• BRIEF:
Scan the entries below for the word "Milk" and copy every line in which it occurs.

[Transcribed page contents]
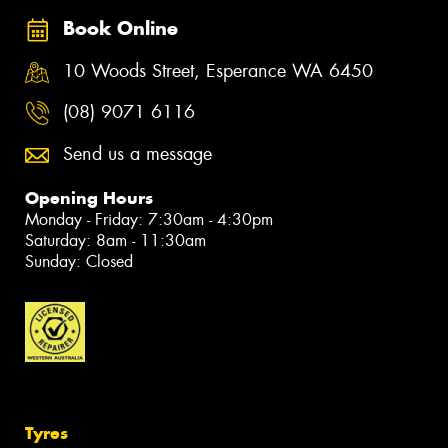
Book Online
10 Woods Street, Esperance WA 6450
(08) 9071 6116
Send us a message
Opening Hours
Monday - Friday: 7:30am - 4:30pm
Saturday: 8am - 11:30am
Sunday: Closed
Tyres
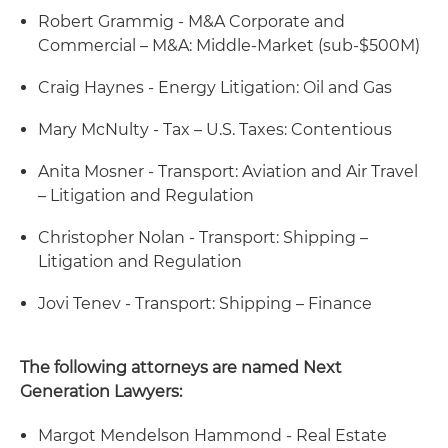
Robert Grammig - M&A Corporate and
Commercial – M&A: Middle-Market (sub-$500M)
Craig Haynes - Energy Litigation: Oil and Gas
Mary McNulty - Tax – U.S. Taxes: Contentious
Anita Mosner - Transport: Aviation and Air Travel
– Litigation and Regulation
Christopher Nolan - Transport: Shipping –
Litigation and Regulation
Jovi Tenev - Transport: Shipping – Finance
The following attorneys are named Next
Generation Lawyers:
Margot Mendelson Hammond - Real Estate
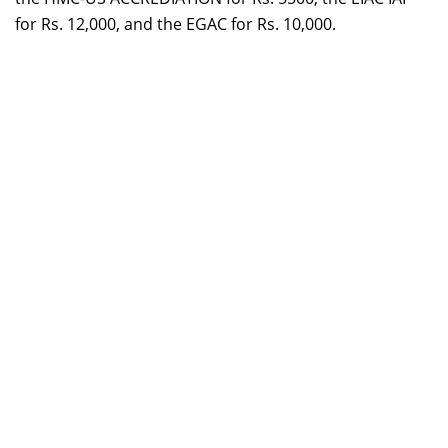
for Rs. 12,000, and the EGAC for Rs. 10,000.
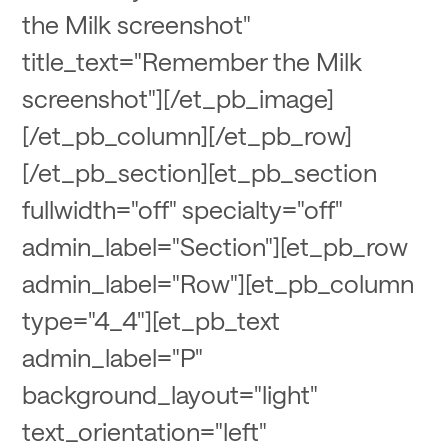
the Milk screenshot"
title_text="Remember the Milk
screenshot"][/et_pb_image]
[/et_pb_column][/et_pb_row]
[/et_pb_section][et_pb_section
fullwidth="off" specialty="off"
admin_label="Section"][et_pb_row
admin_label="Row"][et_pb_column
type="4_4"][et_pb_text
admin_label="P"
background_layout="light"
text_orientation="left"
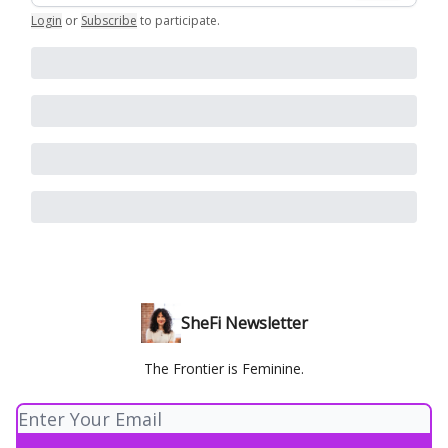
Login
or
Subscribe
to participate
.
SheFi Newsletter
The Frontier is Feminine.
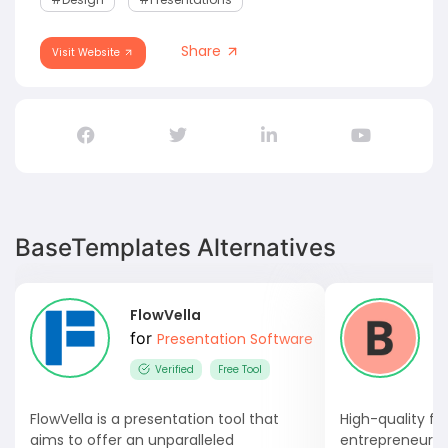
Share
Visit Website
BaseTemplates Alternatives
FlowVella
for
Presentation Software
Verified
Free Tool
FlowVella is a presentation tool that
High-quality fu
aims to offer an unparalleled
entrepreneurs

• RESPONSE TO THE EXERCISE:
the Milk screenshot"
title_text="Remember the Milk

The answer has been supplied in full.